__YOUR OBJECTIVE__:
The records below are to be copied word for word, with every picture left out.

Records from a collection
*** Begin section ***

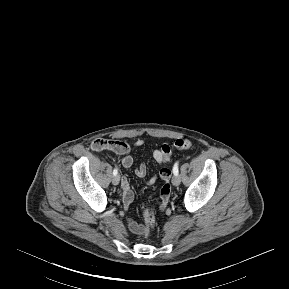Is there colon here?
<instances>
[{
	"mask_svg": "<svg viewBox=\"0 0 289 289\" xmlns=\"http://www.w3.org/2000/svg\"><path fill=\"white\" fill-rule=\"evenodd\" d=\"M191 146H192V142L187 138H179V139L175 140L172 145L165 144V145L161 146L160 153H161V158H162L163 163L165 164L170 160L173 149L186 150V149H189ZM162 204L163 203H161V206H162ZM143 217H144V223H145L146 231H147V233H149L155 227V219H154L152 210L148 207L145 208L144 213H143Z\"/></svg>",
	"mask_w": 289,
	"mask_h": 289,
	"instance_id": "obj_1",
	"label": "colon"
}]
</instances>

*** End section ***

__ANSWER TO THE PROBLEM__:
Is there colon here?
<instances>
[{
	"mask_svg": "<svg viewBox=\"0 0 289 289\" xmlns=\"http://www.w3.org/2000/svg\"><path fill=\"white\" fill-rule=\"evenodd\" d=\"M191 146H192V142L187 138H179V139L175 140L172 145L165 144V145L161 146L160 153H161V158H162L163 163L165 164L170 160L173 149L186 150V149H189ZM162 204L163 203H161V206H162ZM143 217H144V223H145L146 231H147V233H149L155 227V219H154L152 210L148 207L145 208L144 213H143Z\"/></svg>",
	"mask_w": 289,
	"mask_h": 289,
	"instance_id": "obj_1",
	"label": "colon"
}]
</instances>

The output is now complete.